I oppose our hospital partnering with LHP, an investor-owned hospital group. I believe a for-profit partner will increase healthcare costs and may compromise quality. My vision is to provide exceptional care, efficiently for the residents of the Central Peninsula. We don't need LHP capital or expertise at present or in the future.
It would appear that our hospital administration and a majority of board members have a vision of continuing to enlarge our hospital. In press releases and newspaper articles they talk about expanded cardiac services, (i.e. a catheterization lab), a cancer treatment center and a medical office building. These would require capital and perhaps expertise in hospital administration that we don't currently have. They talk about being part of something bigger to weather the changes coming to healthcare.
I want us to provide exceptional care in a cost efficient manner to the residents of the Central Peninsula for years to come. With our recent expansion we have a beautiful hospital facility. We are a regional medical center providing a wide range of services. We have accomplished this despite a so-called antiquated governing structure and no outside capital. Expanding services to meet the needs of our community is ongoing. This should be done wisely, consciously and with the goal of improving care. This may require capital that can be obtained through profits from the hospital or municipal financing.
Let's look at the list of items being promised by LHP. Many cardiac services are already available including: stress testing (with and without nuclear imaging), echocardiograms and visiting Cardiologists for consults. A cardiac catheterization lab has been mentioned, but I assume it would only be diagnostic, as back-up cardiovascular surgery needs to be available if doing angioplasty or a stent. If a patient is having a heart attack, they will likely need a procedure, so they would still need to be transferred to Anchorage. If there is a high suspicion of a blockage in a heart artery, it makes sense to do one intervention, both diagnostic and procedure at the same time. So even though a cardiac catheterization lab sounds great, realistically it might save only a few people a trip up the road. In the current payer system it is lucrative to perform catheterizations and I would worry more people than needed may end up with diagnostic catheterizations. That drives up costs and risk for complications.
A cancer center sounds nice. We do have an oncology/infusion center that administers chemotherapy and other IV medications on an outpatient basis. The hospital is working on getting Oncologists from Anchorage to come down for consults. The thing that would cost a lot and save many people travel would be radiation oncology services. I'm not sure we have the volume to support this and I've noticed LHP isn't making any promises there. Certainly, for long term cost control, we should be wise before investing money in expensive equipment. In addition to cost/benefit, quality is often affected by volume. If we don't do enough of specialty procedures then having qualified providers and staff to do high skill procedures is compromised. If we are going to provide a specialty service I feel strongly we should be doing it well.
A medical office building makes sense especially if the hospital continues to grow in owning and running of physician practices. At this point the office building I'm in (a short walk from the hospital) is only half full. At some point more space may be needed, but before building new space I believe we should know it would be full.
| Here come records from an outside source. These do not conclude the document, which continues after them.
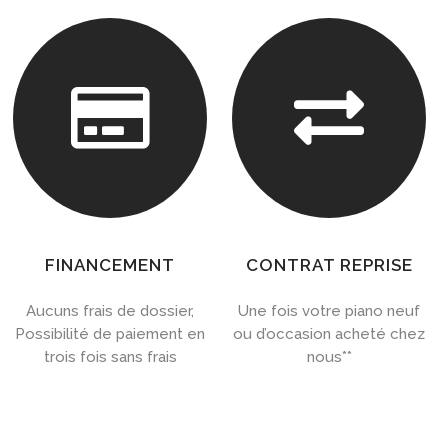


FINANCEMENT
CONTRAT REPRISE
Aucuns frais de dossier,
Une fois votre piano neuf
Possibilité de paiement en
ou d’occasion acheté chez
trois fois sans frais
nous**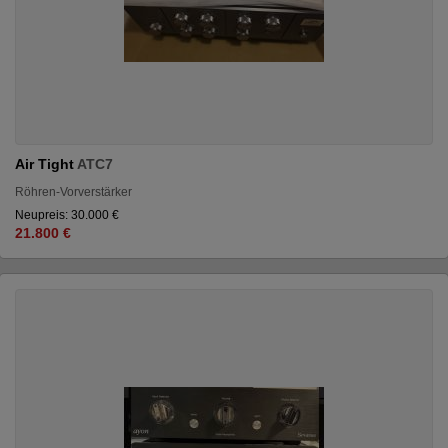
Air Tight
ATC7
Röhren-Vorverstärker
Neupreis: 30.000 €
21.800 €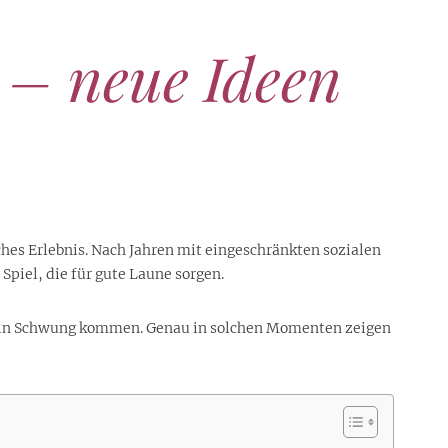
 – neue Ideen
hes Erlebnis. Nach Jahren mit eingeschränkten sozialen
piel, die für gute Laune sorgen.
htig in Schwung kommen. Genau in solchen Momenten zeigen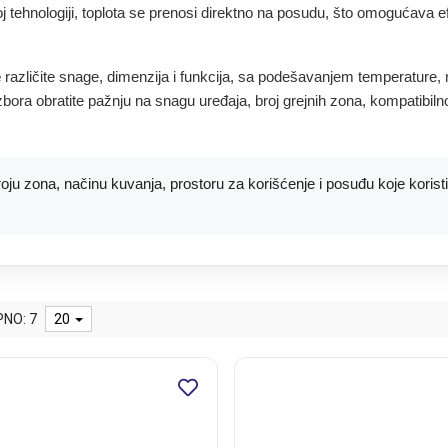
 tehnologiji, toplota se prenosi direktno na posudu, što omogućava ef
e
različite snage, dimenzija i funkcija, sa podešavanjem temperature,
zbora obratite pažnju na snagu uređaja, broj grejnih zona, kompatibil
roju zona, načinu kuvanja, prostoru za korišćenje i posuđu koje korist
NO: 7
20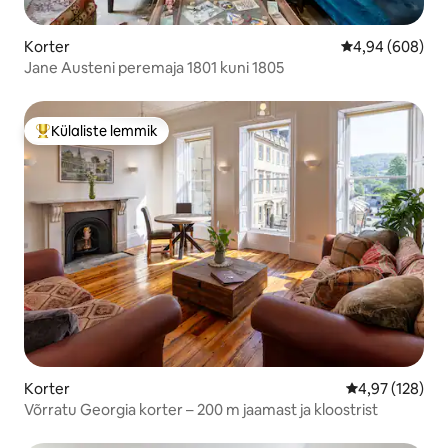
Korter
Keskmine hinna
4,94 (608)
Jane Austeni peremaja 1801 kuni 1805
Külaliste lemmik
Külaliste suur lemmik
Korter
Keskmine hinn
4,97 (128)
Võrratu Georgia korter – 200 m jaamast ja kloostrist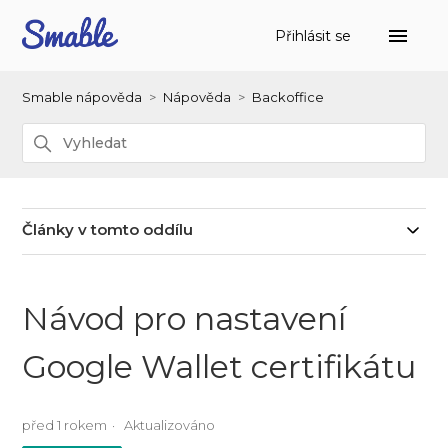
Přihlásit se
Smable nápověda
Nápověda
Backoffice
Články v tomto oddílu
Návod pro nastavení
Google Wallet certifikátu
před 1 rokem
Aktualizováno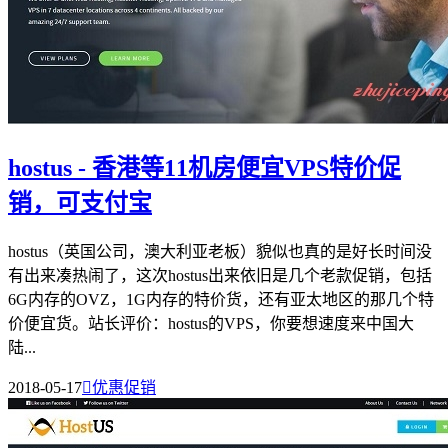
hostus - 香港等11机房便宜VPS特价促
销，可支付宝
hostus（英国公司，澳大利亚老板）貌似也真的是好长时间没
有出来凑热闹了，这次hostus出来依旧是几个老款促销，包括
6G内存的OVZ，1G内存的特价货，还有亚太地区的那几个特
价便宜货。站长评价：hostus的VPS，你要想速度来中国大
陆...
2018-05-17

优惠促销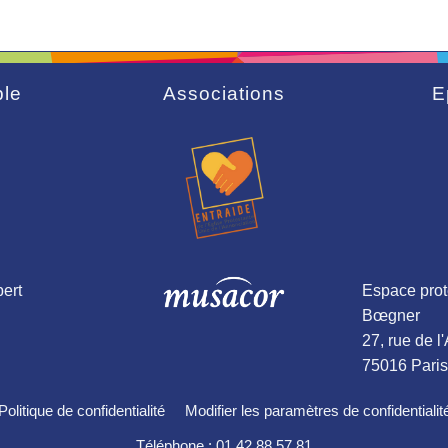
le
Associations
E
ert
Espace prot
Bœgner
27, rue de l
75016 Paris
Politique de confidentialité
Modifier les paramètres de confidentialit
Téléphone : 01 42 88 57 81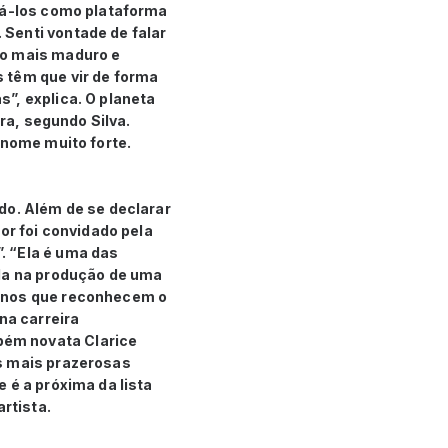
usá-los como plataforma
Senti vontade de falar
to mais maduro e
 têm que vir de forma
”, explica. O planeta
bra, segundo Silva.
 nome muito forte.
do. Além de se declarar
or foi convidado pela
. “Ela é uma das
nda na produção de uma
ianos que reconhecem o
na carreira
bém novata Clarice
es mais prazerosas
 é a próxima da lista
rtista.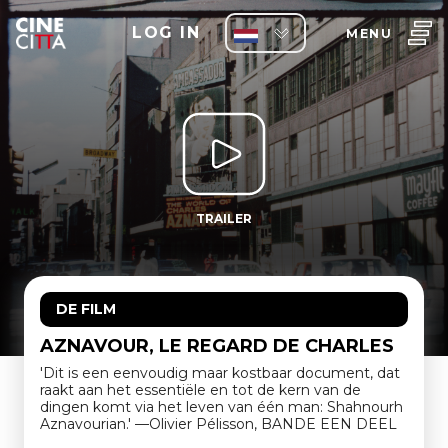
LOG IN
MENU
TRAILER
DE FILM
AZNAVOUR, LE REGARD DE CHARLES
'Dit is een eenvoudig maar kostbaar document, dat
raakt aan het essentiële en tot de kern van de
dingen komt via het leven van één man: Shahnourh
Aznavourian.' —Olivier Pélisson, BANDE EEN DEEL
I suspect LHP is very good at being a partner to hospitals. Obviously they impressed our hospital board of bright, local, committed volunteers. Furthermore, they sound willing to commit to local control, physician involvement and community participation. However, we cannot forget that they are an investor owned, for-profit organization. When I did some research on such organizations I found that for-profit medical care companies are often more expensive. Furthermore, they are often of lower quality. In fact, other than a family-owned for-profit company called Prime Healthcare in California, no other for-profit companies broke the top 20 percent in quality rankings in the 2010 Thomson Reuters review of health systems. A Thomson Reuter research brief titled "Differences in Health System Quality Performance by Ownership" (dated August 9, 2010) showed investor-owned systems had the lowest performance in multiple quality categories. High cost and poor quality do not fit my vision.
Our nationwide dysfunctional system of financing healthcare has to change. When I review healthcare financing reform from legitimate sources it all focuses on support for high quality efficient programs. Now that fits my vision. If we focus on providing exceptional care for all ages, providing preventive and acute services for all of the residents of the central peninsula in a compassionate, cost minded way, then we will be preparing for the changes coming to healthcare.
At present, we have an exceptional facility with committed well-trained staff, providing many services and we can add more with wise strategic planning to meet our community needs in the future. I recently cared for a gentleman from Texas who felt the care he had at our hospital was outstanding. He said his experience at CPH was superior compared to the three similar sized hospitals he had within 100 miles of his home. I believe my vision is clear. The mission of our hospital is to provide exceptional care to the people who live and visit here and be a positive employee and community presence. We can do that best by keeping local ownership and governance. As far as weathering changes I guess I trust our local government and the residents of the Peninsula more than eleven Texas capitalists.
Dr. Katy Sheridan, MD has been a family doctor in Soldotna for the last fourteen years. She was born in Soldotna, grew up on a homestead in Kasilof, attended college in Portland, Ore., medical school as an Alaska WAMI student through the University of Washington and completed a three-year family medicine residency in Maine. She is passionate about her chosen profession and hopes to live among and provide healthcare to the residents of her hometown for years to come.